-- Required work --
Could you copy the records below exactly, leaving out any pictures they include?

-- Listed entries --
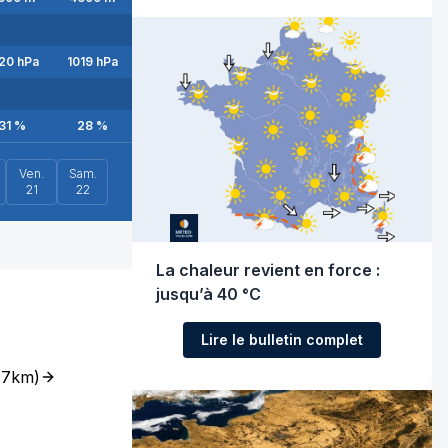
20
hPa
1019
hPa
1018
hPa
1017
hPa
1017
hPa
1016
hPa
31
%
28
%
26
%
23
%
22
%
21
%
Ven.
Sam.
21
22
La chaleur revient en force :
jusqu’à 40 °C
Lire le bulletin complet
(
7km
)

-- Reply --
20
hPa
1019
hPa
1018
hPa
1017
hPa
1017
hPa
1016
hPa
31
%
28
%
26
%
23
%
22
%
21
%
Ven.
Sam.
21
22
La chaleur revient en force :
jusqu’à 40 °C
Lire le bulletin complet
(
7km
)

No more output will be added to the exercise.